Nageoire : Favori large s’écartant de la joue comme une nageoire de poisson. — « L’ampleur de ses favoris qu’il persiste à appeler des nageoires. » — M. Saint-Hilaire.

Naturalibus (In) : Dans l’état de nature, nu. — « Mon Joseph eut avec elle un tête-à-tête in naturalibus. » — Beaufort, Elle et Moi, Troyes, an VIII. — « L’autre regardant à l’horizon in naturalibus. » — Commerson.

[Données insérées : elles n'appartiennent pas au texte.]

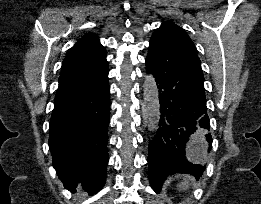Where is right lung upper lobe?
I'll use <instances>...</instances> for the list:
<instances>
[{
	"label": "right lung upper lobe",
	"mask_w": 261,
	"mask_h": 204,
	"mask_svg": "<svg viewBox=\"0 0 261 204\" xmlns=\"http://www.w3.org/2000/svg\"><path fill=\"white\" fill-rule=\"evenodd\" d=\"M106 60V50L100 44L98 36L87 34L80 38L65 57L62 74L86 69Z\"/></svg>",
	"instance_id": "right-lung-upper-lobe-1"
}]
</instances>
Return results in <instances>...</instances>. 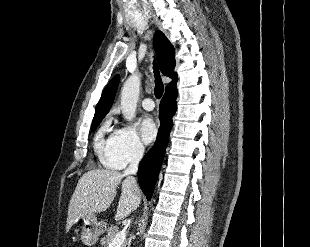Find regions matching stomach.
Instances as JSON below:
<instances>
[{
  "label": "stomach",
  "instance_id": "obj_1",
  "mask_svg": "<svg viewBox=\"0 0 310 247\" xmlns=\"http://www.w3.org/2000/svg\"><path fill=\"white\" fill-rule=\"evenodd\" d=\"M82 219L83 225L81 227L80 240L84 245L92 246L104 232L105 224L99 222L95 214Z\"/></svg>",
  "mask_w": 310,
  "mask_h": 247
}]
</instances>
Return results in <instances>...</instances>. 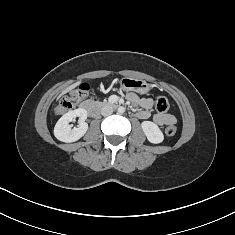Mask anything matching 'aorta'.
<instances>
[{"instance_id": "obj_1", "label": "aorta", "mask_w": 235, "mask_h": 235, "mask_svg": "<svg viewBox=\"0 0 235 235\" xmlns=\"http://www.w3.org/2000/svg\"><path fill=\"white\" fill-rule=\"evenodd\" d=\"M124 112H125V108L122 107V106H120V107L118 108V113L122 114V113H124Z\"/></svg>"}]
</instances>
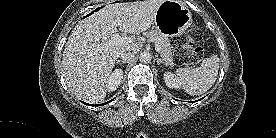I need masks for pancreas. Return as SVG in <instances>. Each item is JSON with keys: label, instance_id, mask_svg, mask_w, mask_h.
Listing matches in <instances>:
<instances>
[{"label": "pancreas", "instance_id": "cf45deb5", "mask_svg": "<svg viewBox=\"0 0 276 138\" xmlns=\"http://www.w3.org/2000/svg\"><path fill=\"white\" fill-rule=\"evenodd\" d=\"M144 35L153 41H155V44L158 45L159 47V53L163 60L168 64V65H174L173 59H172V51H171V45L170 41L167 36L159 33L158 31H148L145 32Z\"/></svg>", "mask_w": 276, "mask_h": 138}]
</instances>
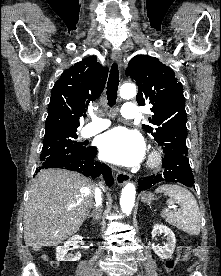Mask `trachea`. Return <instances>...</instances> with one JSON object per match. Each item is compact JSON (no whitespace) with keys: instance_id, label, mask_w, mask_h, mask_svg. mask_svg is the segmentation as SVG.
Returning <instances> with one entry per match:
<instances>
[{"instance_id":"1","label":"trachea","mask_w":221,"mask_h":276,"mask_svg":"<svg viewBox=\"0 0 221 276\" xmlns=\"http://www.w3.org/2000/svg\"><path fill=\"white\" fill-rule=\"evenodd\" d=\"M119 85V71L118 65L114 63L111 67L108 83H107V100L110 107L116 104L117 91Z\"/></svg>"}]
</instances>
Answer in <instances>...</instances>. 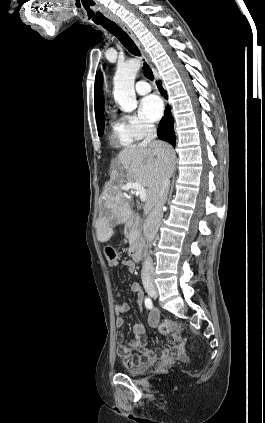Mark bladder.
<instances>
[{
    "label": "bladder",
    "mask_w": 265,
    "mask_h": 423,
    "mask_svg": "<svg viewBox=\"0 0 265 423\" xmlns=\"http://www.w3.org/2000/svg\"><path fill=\"white\" fill-rule=\"evenodd\" d=\"M153 361L145 362L139 366H130L125 369V373L128 375H139L147 371L152 365Z\"/></svg>",
    "instance_id": "obj_1"
}]
</instances>
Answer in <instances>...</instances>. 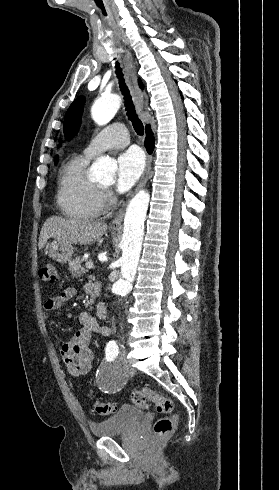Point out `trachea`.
Listing matches in <instances>:
<instances>
[{
	"label": "trachea",
	"instance_id": "trachea-1",
	"mask_svg": "<svg viewBox=\"0 0 279 490\" xmlns=\"http://www.w3.org/2000/svg\"><path fill=\"white\" fill-rule=\"evenodd\" d=\"M116 75L119 80L120 90L124 96L125 107H126L128 118L129 120H131L135 132L138 135H143L144 127L141 120L138 118V115L135 112V107L132 103V99L128 87L125 84V80L123 78V73H122V69L120 68L119 62H116Z\"/></svg>",
	"mask_w": 279,
	"mask_h": 490
}]
</instances>
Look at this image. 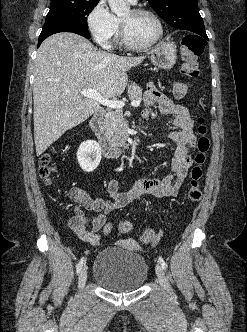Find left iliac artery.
Segmentation results:
<instances>
[{
	"label": "left iliac artery",
	"mask_w": 247,
	"mask_h": 332,
	"mask_svg": "<svg viewBox=\"0 0 247 332\" xmlns=\"http://www.w3.org/2000/svg\"><path fill=\"white\" fill-rule=\"evenodd\" d=\"M159 261H160V264H161L162 268L164 270H166L167 264H166V262L164 261V259L161 256L159 257Z\"/></svg>",
	"instance_id": "44dca946"
}]
</instances>
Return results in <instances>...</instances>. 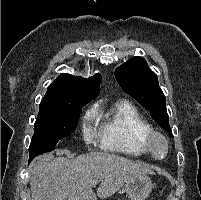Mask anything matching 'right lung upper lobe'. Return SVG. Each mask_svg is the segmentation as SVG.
Wrapping results in <instances>:
<instances>
[{
	"label": "right lung upper lobe",
	"instance_id": "right-lung-upper-lobe-1",
	"mask_svg": "<svg viewBox=\"0 0 201 200\" xmlns=\"http://www.w3.org/2000/svg\"><path fill=\"white\" fill-rule=\"evenodd\" d=\"M100 83V74L84 79L62 73L48 87L44 98L59 101L95 99L100 92Z\"/></svg>",
	"mask_w": 201,
	"mask_h": 200
}]
</instances>
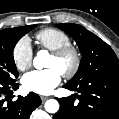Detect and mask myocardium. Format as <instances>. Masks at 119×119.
<instances>
[{
    "instance_id": "f54148a6",
    "label": "myocardium",
    "mask_w": 119,
    "mask_h": 119,
    "mask_svg": "<svg viewBox=\"0 0 119 119\" xmlns=\"http://www.w3.org/2000/svg\"><path fill=\"white\" fill-rule=\"evenodd\" d=\"M51 55L58 58L64 59L67 57L71 58V65L68 69L64 70L61 74L66 78L73 77L79 70L81 64V54L79 50L73 45H66L61 48L55 49L51 52Z\"/></svg>"
}]
</instances>
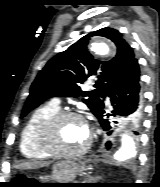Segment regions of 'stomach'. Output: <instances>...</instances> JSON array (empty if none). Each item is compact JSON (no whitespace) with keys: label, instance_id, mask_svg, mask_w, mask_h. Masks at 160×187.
<instances>
[{"label":"stomach","instance_id":"1","mask_svg":"<svg viewBox=\"0 0 160 187\" xmlns=\"http://www.w3.org/2000/svg\"><path fill=\"white\" fill-rule=\"evenodd\" d=\"M81 171V166L71 160H63L54 164L49 180L53 182L40 183H71Z\"/></svg>","mask_w":160,"mask_h":187}]
</instances>
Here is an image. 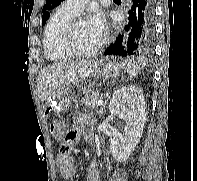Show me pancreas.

navets (Des) : Non. — « Est-ce que j’en suis ? — Toi, mon bonhomme, beaucoup de navets ! » — Montépin. — « M’exposer à Saint-Lazare pour ça… Des navets ! » — Jaime.

naze, nazicot, nazaret : Nez. — Mot de langue romande. V. Dariole.

nèfles (Des) : Même signification. — « Souper avec vous, des nèfles ! Les panés, il n’en faut pas. » — Les Cocottes, 1864.

Négociant : « Allons nous promener, faisons les négociants. — Terme suprême du matelot pour exprimer un homme qui n’a rien à faire. » — Phys. du Matelot, 1843.

Négresse : Paquet couvert de toile cirée (Vidocq, 1837). — La toile est noire.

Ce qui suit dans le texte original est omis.